Why Whitelist Props on Shared React Components


Some reasons around why we whitelist props on our shared React components.

Whitelist What?

In a project I'm on, we're building reusable, shareable React components as a part of a design system.

Obviously, each of these components has a public API, accessible via props. Most of these props are purpose-made for the particular component. These are not the props I'm referring to when I talk about whitelisting props. I'm referring to the other, more miscellaneous props.

Other props that might be whitelisted are those props that are often not part of the purpose-built API. Instead, they might feel like native things or props that "all" components should accept. For example: title, className, or style -- things that might be from the HTML spec.

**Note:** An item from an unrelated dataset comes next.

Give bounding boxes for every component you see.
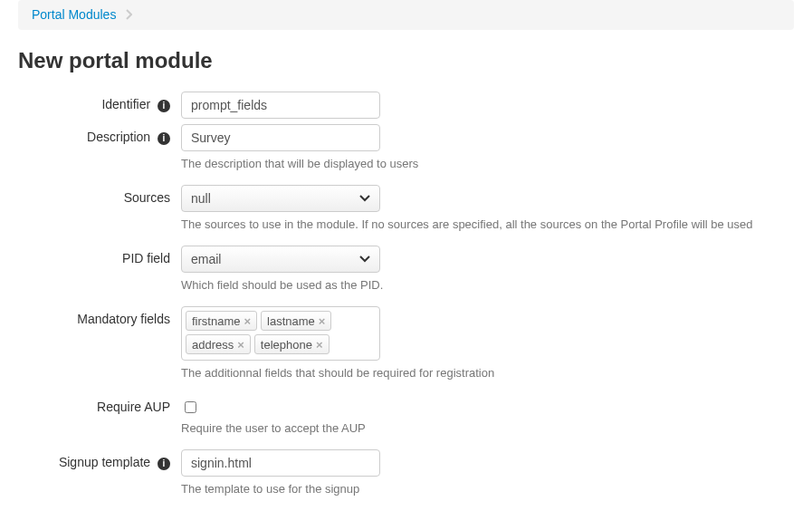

A final clarification: whitelist is used in this case in opposition to blacklist. Whitelist is listing those props that we will accept as opposed to those we won't.

Narrow Paths to Override

One of the reasons that we want to limit the ways that props can flow into a component is that the components are meant to be consumed as-is. We usually don't want the components to be changed. We want consistency. These components are part of a design system, after all.

That being said, we do realize that our reusable components will not cover every situation that our users want to cover. So we create a few, simple avenues for customization (which in our case is mostly for changes to look and feel). This means usually simply exposing style and className props.

Explicit Support

Whitelisting, as opposed to blacklisting or just wildcard letting everything in ({...props}), is better at showing what we explicitly support.

We write out what we will maintain, what we write tests around, and what we will fix bugs for. Our explicitly-typed out props become documentation about the API.

Not Easy to Take Away Features

If we just let any/all props into our component, where does that end? How do you close the floodgates on that? It's a lot easier to offer new features later than take away implicit features later.

Encourage Good Practices

By typing out the props that we support and make possible, we can encourage use of those things by bringing them to mind and advancing what we believe are good practices.

Client Use is Made Visible

When we whitelist the props that our components will accept, we know exactly how teams are using our components. Or at least we know how they're not using our components, because we've made certain things impossible.

Make Non-breaking Changes

We can then change things without breaking unsuspecting clients. Allowing all props into our components, via {...props}, is an almost infinite interface. If I change anything that affects a prop, it's probably a breaking change.

Keep Components Lean

Our product is still in active development, and it's meant to support a limited domain. We have a picture of what it should do and support.

To that end, we only want to add support for what is needed. It should do that well and no more.

Easier to Read

When props are explicitly listed inside a component, it's easier to read the internals. You can see the prop trail. You can see subcomponents or elements that are affected by props. It's grep'able. {...props} is impossibly vauge. You don't know what's going to be there until runtime. How do you support that? It feels like shipping with an already-voided warranty.

But there is more to read. Whitelisting might be safer and more specific, but there is more code to read. Sometimes the code solutions look less elegant by being more explicit.

What do you think? Is there a case for whitelisting miscellaneous props to your component? Can you think of other reasons in favor of whitelisting? Or are there other tradeoffs that you'd choose?